What the task requires -
In the entries below, find each line bearing the string "clinical" and copy it.

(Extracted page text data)
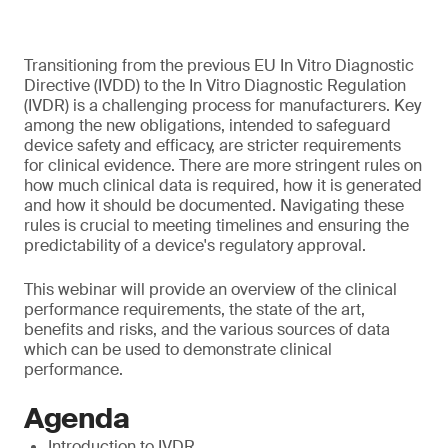
Transitioning from the previous EU In Vitro Diagnostic
Directive (IVDD) to the In Vitro Diagnostic Regulation
(IVDR) is a challenging process for manufacturers. Key
among the new obligations, intended to safeguard
device safety and efficacy, are stricter requirements
for clinical evidence. There are more stringent rules on
how much clinical data is required, how it is generated
and how it should be documented. Navigating these
rules is crucial to meeting timelines and ensuring the
predictability of a device's regulatory approval.
This webinar will provide an overview of the clinical
performance requirements, the state of the art,
benefits and risks, and the various sources of data
which can be used to demonstrate clinical
performance.
Agenda
Introduction to IVDR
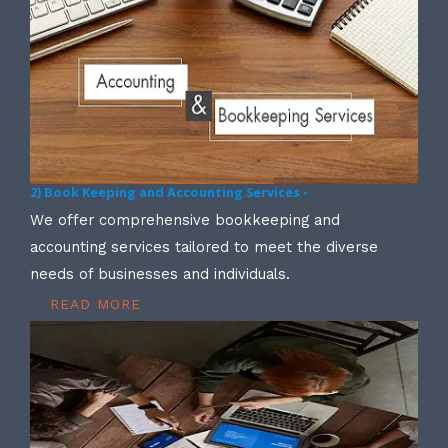
2) Book Keeping and Accounting Services -
We offer comprehensive bookkeeping and
accounting services tailored to meet the diverse
needs of businesses and individuals.
READ MORE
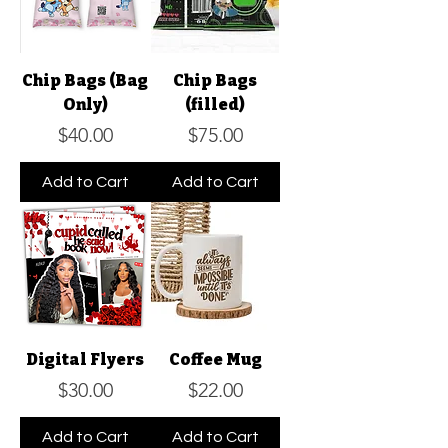
Chip Bags (Bag
Chip Bags
Only)
(filled)
Price
Price
$40.00
$75.00
Add to Cart
Add to Cart
Digital Flyers
Coffee Mug
Price
Price
$30.00
$22.00
Add to Cart
Add to Cart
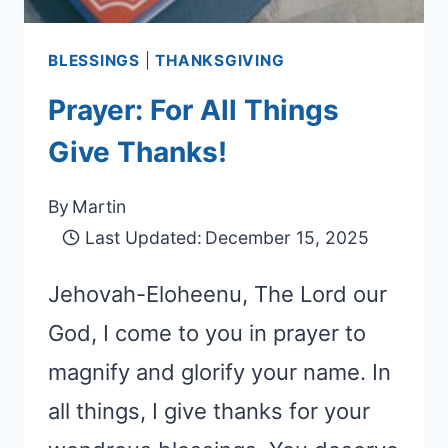
BLESSINGS
|
THANKSGIVING
Prayer: For All Things
Give Thanks!
By
Martin
Last Updated:
December 15, 2025
Jehovah-Eloheenu, The Lord our
God, I come to you in prayer to
magnify and glorify your name. In
all things, I give thanks for your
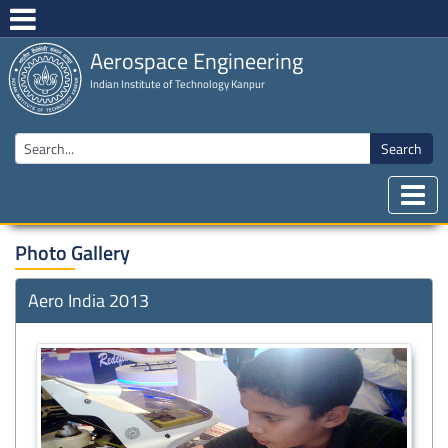
Aerospace Engineering
Indian Institute of Technology Kanpur
Search
Photo Gallery
Aero India 2013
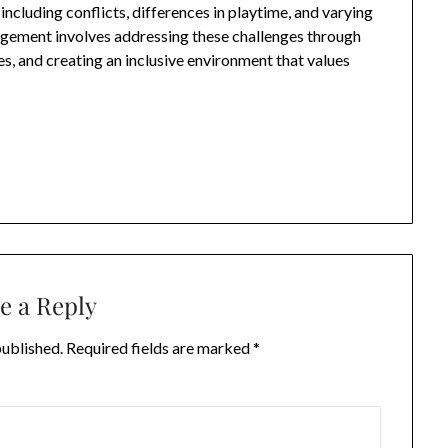
ncluding conflicts, differences in playtime, and varying
agement involves addressing these challenges through
s, and creating an inclusive environment that values
e a Reply
published.
Required fields are marked
*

Exercise response -
for clinical evidence. There are more stringent rules on
how much clinical data is required, how it is generated
This webinar will provide an overview of the clinical
which can be used to demonstrate clinical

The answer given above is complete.